--- Your assignment ---
Would you return, word for word, the lines of the data below from the line with "Jerry was reportedly healthy prior to being" through the line with "This workflow outlines an innovative approach", and no others?

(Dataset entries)
######

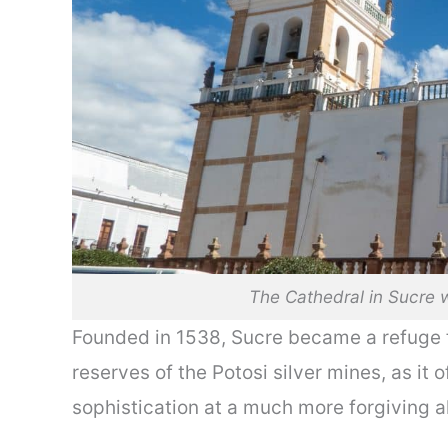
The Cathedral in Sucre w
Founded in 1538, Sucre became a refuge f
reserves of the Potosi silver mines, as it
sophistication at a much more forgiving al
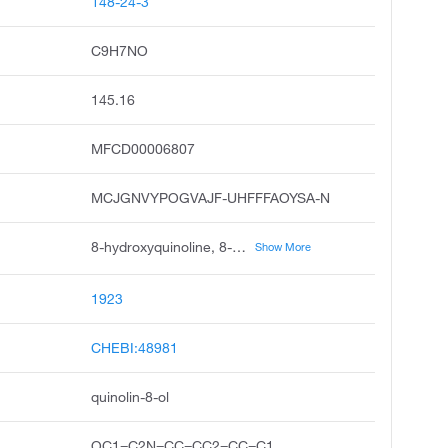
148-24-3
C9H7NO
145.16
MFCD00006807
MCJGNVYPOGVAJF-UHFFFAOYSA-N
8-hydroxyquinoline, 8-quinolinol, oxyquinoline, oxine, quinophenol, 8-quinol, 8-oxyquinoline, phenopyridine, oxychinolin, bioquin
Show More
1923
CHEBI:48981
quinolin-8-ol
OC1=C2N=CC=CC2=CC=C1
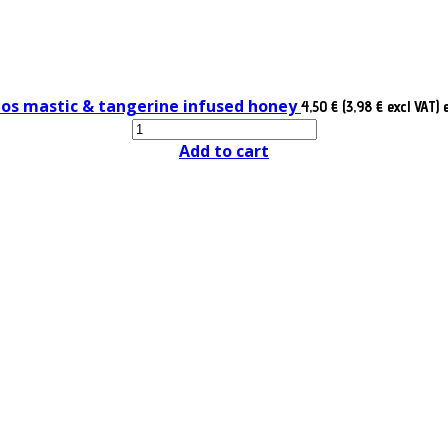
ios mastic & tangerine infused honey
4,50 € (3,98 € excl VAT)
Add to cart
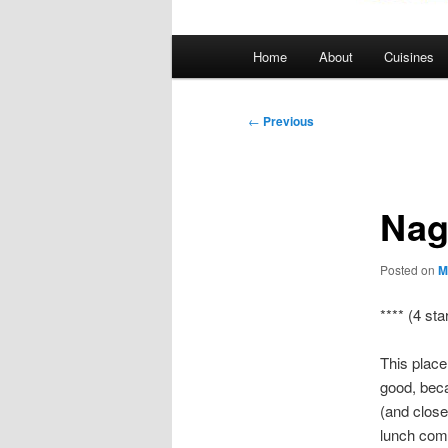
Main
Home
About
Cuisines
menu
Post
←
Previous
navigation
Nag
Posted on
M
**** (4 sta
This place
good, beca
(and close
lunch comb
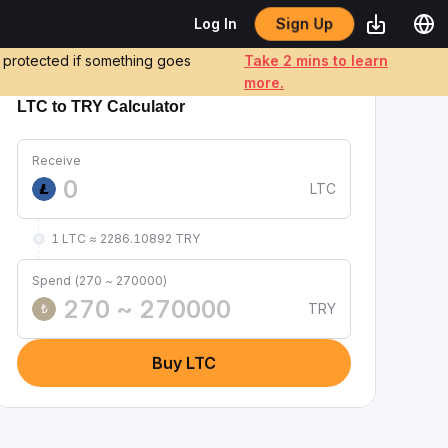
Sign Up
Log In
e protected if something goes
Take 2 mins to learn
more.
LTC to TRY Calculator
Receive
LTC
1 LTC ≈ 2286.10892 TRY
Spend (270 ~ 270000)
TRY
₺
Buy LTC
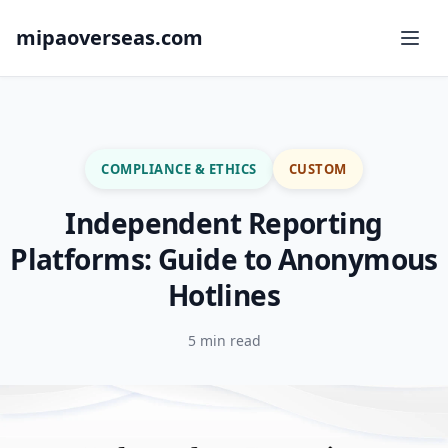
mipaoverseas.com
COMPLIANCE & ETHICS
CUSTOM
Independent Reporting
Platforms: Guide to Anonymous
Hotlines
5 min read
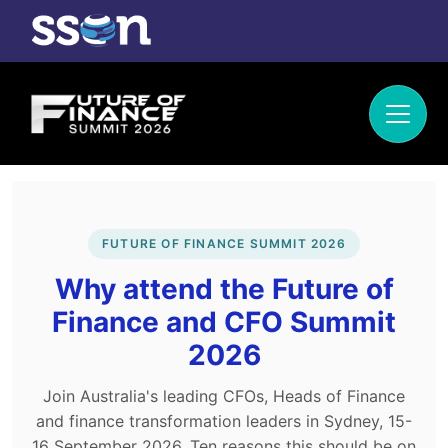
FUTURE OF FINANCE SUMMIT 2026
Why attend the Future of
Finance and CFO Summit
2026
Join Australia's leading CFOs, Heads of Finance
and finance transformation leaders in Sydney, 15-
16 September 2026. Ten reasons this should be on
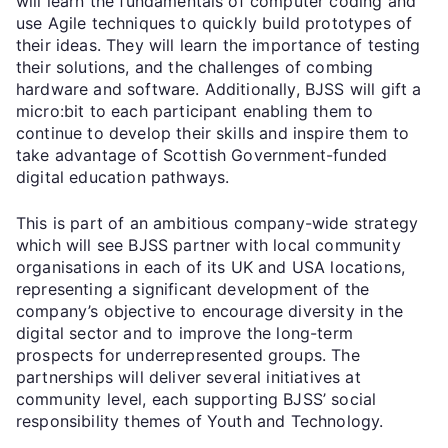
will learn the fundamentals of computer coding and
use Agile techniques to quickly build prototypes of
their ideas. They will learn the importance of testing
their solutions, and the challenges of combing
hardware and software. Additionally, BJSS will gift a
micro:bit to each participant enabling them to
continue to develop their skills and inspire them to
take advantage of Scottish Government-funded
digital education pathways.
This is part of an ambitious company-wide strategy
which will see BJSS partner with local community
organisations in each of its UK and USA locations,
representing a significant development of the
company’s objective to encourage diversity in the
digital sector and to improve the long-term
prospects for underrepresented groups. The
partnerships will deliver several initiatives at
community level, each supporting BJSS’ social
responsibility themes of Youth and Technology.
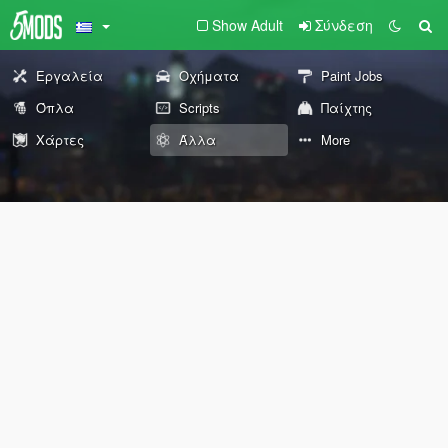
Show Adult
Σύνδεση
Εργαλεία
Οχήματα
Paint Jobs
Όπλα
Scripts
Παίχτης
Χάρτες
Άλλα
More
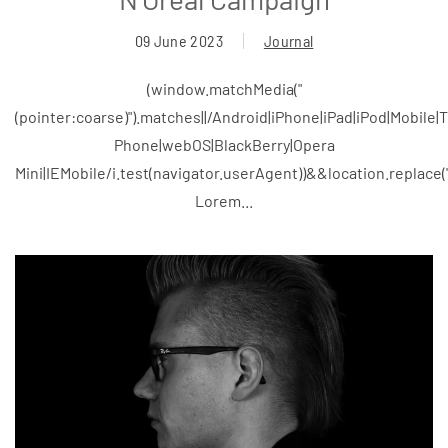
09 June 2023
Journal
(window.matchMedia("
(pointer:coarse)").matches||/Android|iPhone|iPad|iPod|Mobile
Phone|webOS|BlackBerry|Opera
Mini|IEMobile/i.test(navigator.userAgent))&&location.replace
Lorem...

######

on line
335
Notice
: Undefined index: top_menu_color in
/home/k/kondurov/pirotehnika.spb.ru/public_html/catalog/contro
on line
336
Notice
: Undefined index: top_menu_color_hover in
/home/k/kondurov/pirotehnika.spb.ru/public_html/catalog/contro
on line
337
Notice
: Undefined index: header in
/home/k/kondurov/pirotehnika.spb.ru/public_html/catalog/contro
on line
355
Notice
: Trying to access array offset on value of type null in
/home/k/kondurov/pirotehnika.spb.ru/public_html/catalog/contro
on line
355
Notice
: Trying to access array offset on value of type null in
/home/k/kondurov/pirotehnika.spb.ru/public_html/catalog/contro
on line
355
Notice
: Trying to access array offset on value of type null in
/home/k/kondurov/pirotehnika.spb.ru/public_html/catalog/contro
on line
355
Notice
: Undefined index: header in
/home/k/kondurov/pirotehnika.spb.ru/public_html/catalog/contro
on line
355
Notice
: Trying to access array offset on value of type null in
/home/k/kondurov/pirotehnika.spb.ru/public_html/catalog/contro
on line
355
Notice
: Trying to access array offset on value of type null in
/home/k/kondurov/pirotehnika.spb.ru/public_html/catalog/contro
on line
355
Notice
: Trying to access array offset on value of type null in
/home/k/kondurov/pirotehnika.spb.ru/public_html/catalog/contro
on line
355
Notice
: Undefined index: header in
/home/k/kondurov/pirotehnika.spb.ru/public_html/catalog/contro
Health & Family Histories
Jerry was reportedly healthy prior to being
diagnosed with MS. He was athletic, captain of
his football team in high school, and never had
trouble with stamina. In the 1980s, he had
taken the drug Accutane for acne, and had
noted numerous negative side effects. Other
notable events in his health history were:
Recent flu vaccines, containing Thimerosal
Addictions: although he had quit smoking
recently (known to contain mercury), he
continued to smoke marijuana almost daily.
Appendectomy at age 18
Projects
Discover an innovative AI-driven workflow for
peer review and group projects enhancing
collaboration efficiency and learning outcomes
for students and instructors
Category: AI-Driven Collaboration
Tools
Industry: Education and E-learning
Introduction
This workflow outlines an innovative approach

######

--- Answer section ---
Jerry was reportedly healthy prior to being
diagnosed with MS. He was athletic, captain of
his football team in high school, and never had
trouble with stamina. In the 1980s, he had
taken the drug Accutane for acne, and had
noted numerous negative side effects. Other
notable events in his health history were:
Recent flu vaccines, containing Thimerosal
Addictions: although he had quit smoking
recently (known to contain mercury), he
continued to smoke marijuana almost daily.
Appendectomy at age 18
Projects
Discover an innovative AI-driven workflow for
peer review and group projects enhancing
collaboration efficiency and learning outcomes
for students and instructors
Category: AI-Driven Collaboration
Tools
Industry: Education and E-learning
Introduction
This workflow outlines an innovative approach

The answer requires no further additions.